杨再兴什么也没说,耶律沙考虑再三,很认真的说道,“殿下,末将只有一个要求,希望殿下能把锐锋营调过来,只要有了锐锋营,末将保证,必将和杨将军勠力同心,不仅打垮教会兵团,还会替殿下打通前往尤姆斯堡的道路,如果做不到,末将愿军法处置。”
锐锋营,绝对是军中精锐之精锐,这可是赵有恭的亲兵卫队,不过赵有恭并没有半点犹豫,他很爽快的点了点头,“锐锋营可以交给你们,本王也不需要你们做更多事情,但一定要打垮教会兵团。如果不能剿灭这支教会武装,以后终究是个大麻烦,现在他们远途劳累,人疲马乏,正是下手的额好机会。”
赵有恭痛快的答应下来,杨再兴的脸上也多了一丝笑容,他可兼任着锐锋营指挥使呢,这支兵马有多强大,他比任何人都清楚,说是以一当十也不为过。军情紧急,耶律沙和杨再兴道谢之后便匆匆离去,萧芷韵并没有急着离开,休息片刻,便起身道,“估计时间差不多了,费斯塔克城那边应该有消息了,官人要不要一起去瞧瞧?”
“一起去吧”赵有恭站起身,轻松地伸了个懒腰,面对重重困局,依旧有着从容不迫的洒脱,这也是萧芷韵喜欢他的地方。赵有恭随着萧芷韵走出帅帐,至于三娘则留了下来,普斯克城方面的驻军不久之后也会追上来,她还要配合东方瑾挡住普斯克驻军才行。这是一支疲惫之师,根本不足为患,东方瑾早已应对。

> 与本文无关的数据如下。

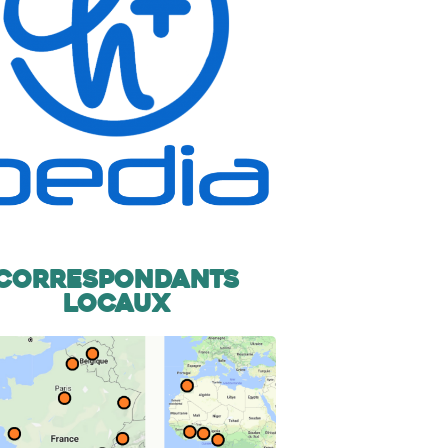
Correspondants
locaux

费斯塔克战事渐渐变得明朗化,在雨小晨的监督下,南城门已经打开,大量的定**士兵顺着南城门冲了进去。打开一个城门,就意味着整个费斯塔克,解决费斯塔克抵抗力量,不过是时间问题罢了。看到赵有恭和萧芷韵一同前来,雨小晨不由得大吃一惊,“殿下、王妃,如今战事没有结束,还请二位能够退回中军。”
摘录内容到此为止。